■ Directions for this task:
Of the lines below, write out exactly those from the line with "Identify the click" through the line with "Contact (958, 33)", both included, and skip the rest.

■ Material supplied:
____________
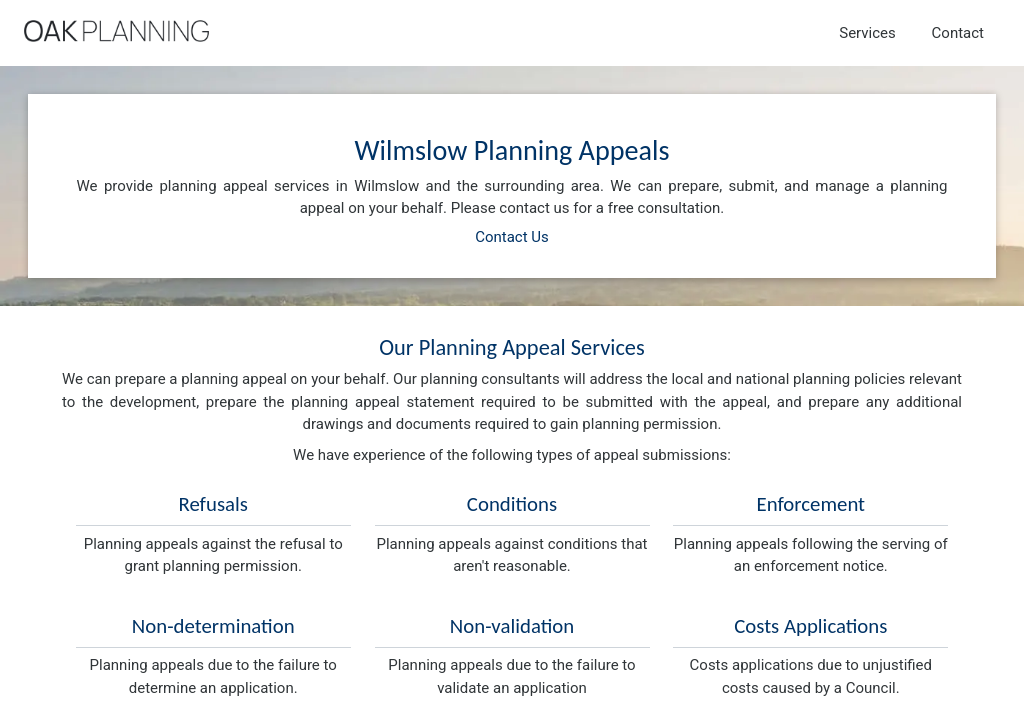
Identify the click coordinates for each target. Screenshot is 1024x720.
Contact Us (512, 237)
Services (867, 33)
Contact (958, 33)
____________
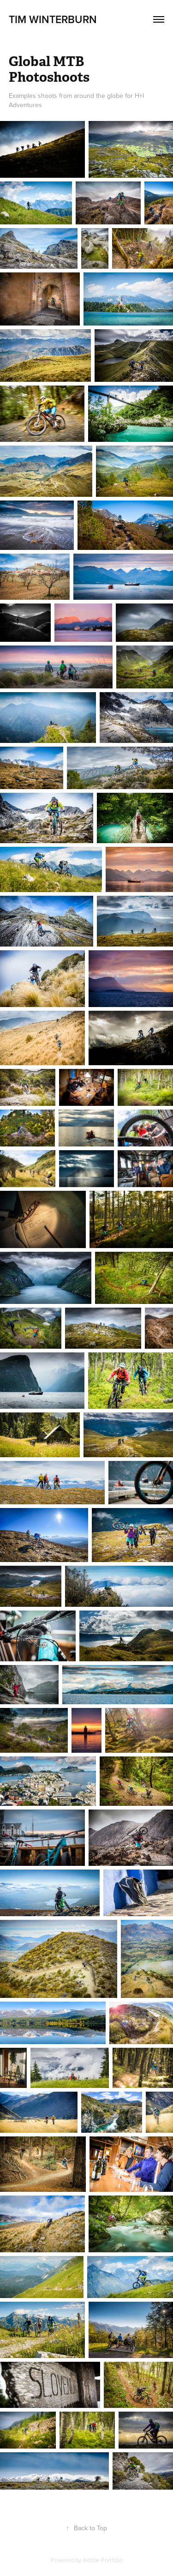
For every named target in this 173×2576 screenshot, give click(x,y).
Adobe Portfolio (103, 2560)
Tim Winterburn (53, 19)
____________
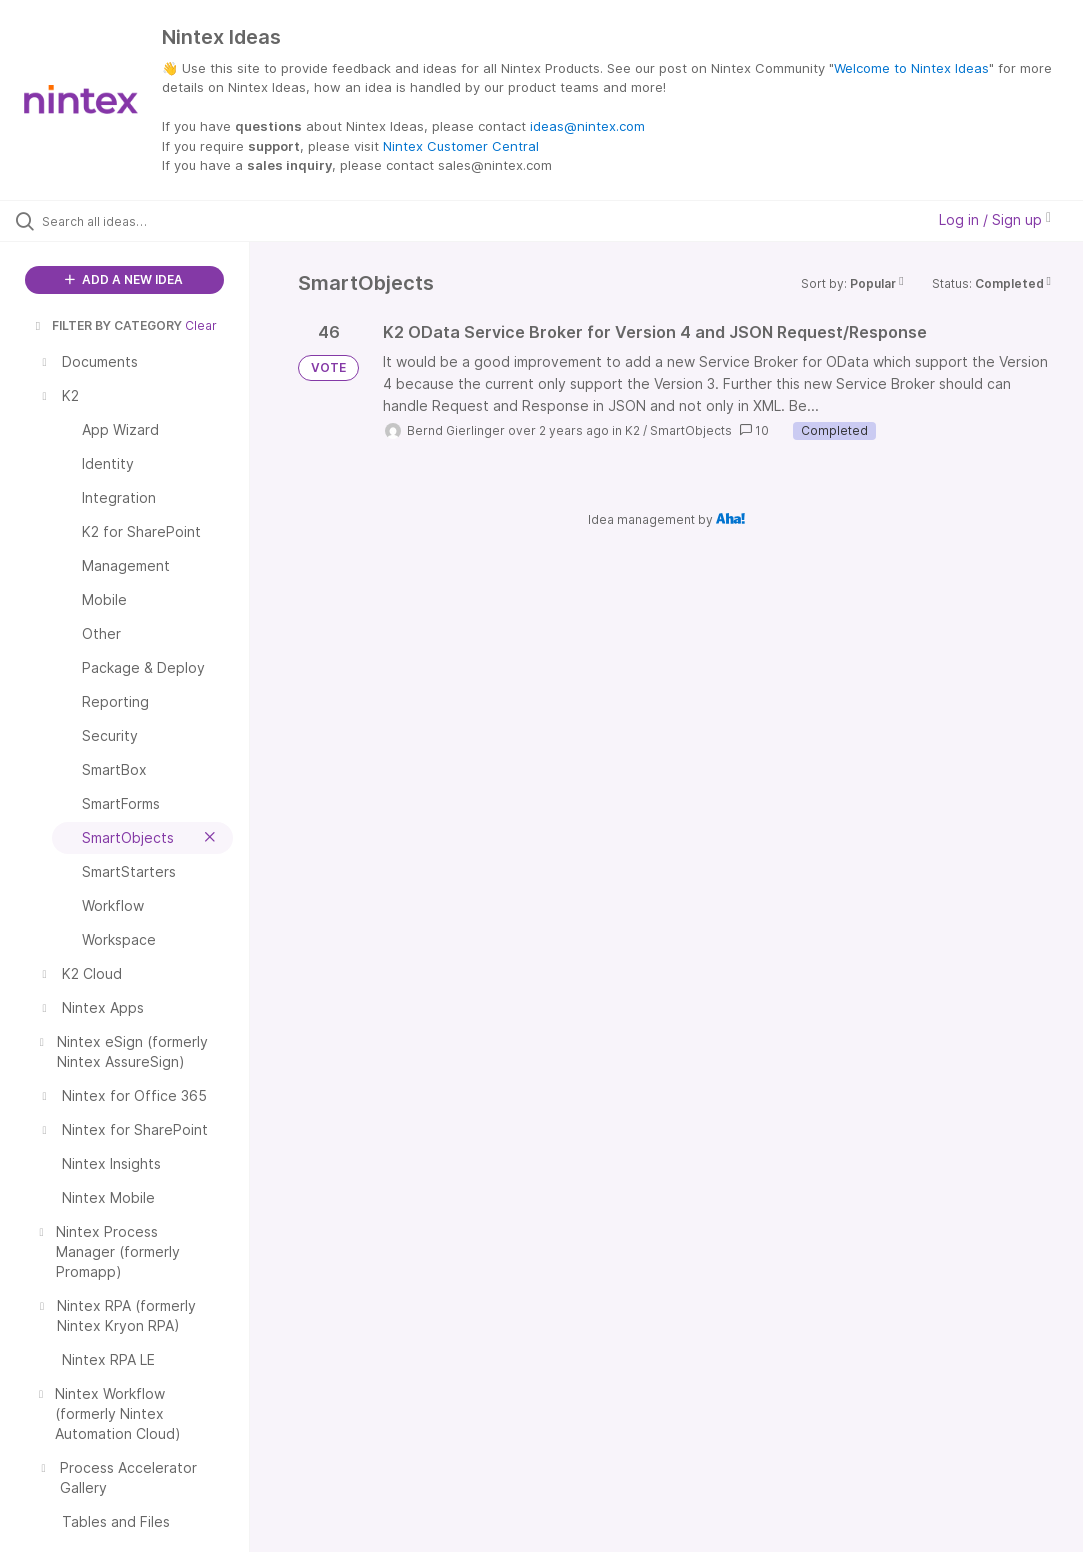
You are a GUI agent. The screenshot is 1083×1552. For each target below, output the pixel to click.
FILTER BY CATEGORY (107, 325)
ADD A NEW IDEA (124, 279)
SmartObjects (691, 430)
____________
■ Expected answer:
Identify the click coordinates for each target. Screenshot is 1024x720.
Contact Us (512, 237)
Services (867, 33)
Contact (958, 33)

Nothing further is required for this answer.